Sorry to hear about Ted and Dusty. They were gorgeous  Sounds like you were very lucky! I hope you're as lucky again.


----------



## Miss.PuddyCat (Jul 13, 2009)

My cats basically go where ever they want, kitchen counter,tables,on top of the fridge, between the cabnets and the ceiling. Only decker,kira and sometimes horris will do this. I only left horris off the places as the only reason hes there is because of food. Decker and kira will just sit and watch. I havent had a problem with tidbit yet. the only place that is off limit to the cats is my brothers bed room.
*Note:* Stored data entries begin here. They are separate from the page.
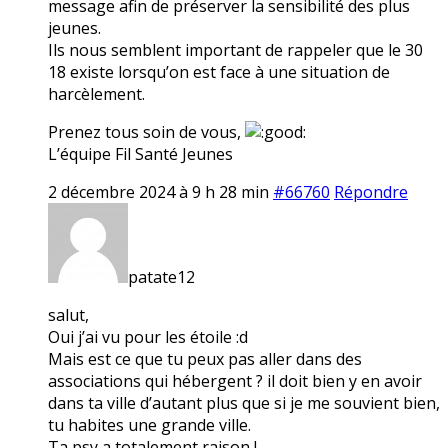
message afin de préserver la sensibilité des plus
jeunes.
Ils nous semblent important de rappeler que le 30
18 existe lorsqu’on est face à une situation de
harcèlement.
Prenez tous soin de vous,
L’équipe Fil Santé Jeunes
2 décembre 2024 à 9 h 28 min
#66760
Répondre
patate12
salut,
Oui j’ai vu pour les étoile :d
Mais est ce que tu peux pas aller dans des
associations qui hébergent ? il doit bien y en avoir
dans ta ville d’autant plus que si je me souvient bien,
tu habites une grande ville.
Ta psy a totalement raison !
Tho my bf has given me some gross looks when decker is laying on a table

so when we move in im gonna have to stop them from climbing.


----------



## Janee (May 4, 2008)

Why stop them climbing?

I have had cats all my life and never suffered anything from allowing them where they will. Neither have my children.

I am a great believer in a few germs and common sense are good for you. You clean up after animals as you would after a toddler who is in the middle of potty training. 

Messes get dininfectant treatment.


----------



## ChinaBlue (Feb 3, 2008)

A word of caution - be very careful about the cleaners you use - make sure they are pet friendly as they can absorb the chemicals through their paws (and by washing them) if they jump when still damp and over a period of time this can lead to illnesses.


----------



## munchbunch (Dec 13, 2008)

ChinaBlue said:


> A word of caution - be very careful about the cleaners you use - make sure they are pet friendly as they can absorb the chemicals through their paws (and by washing them) if they jump when still damp and over a period of time this can lead to illnesses.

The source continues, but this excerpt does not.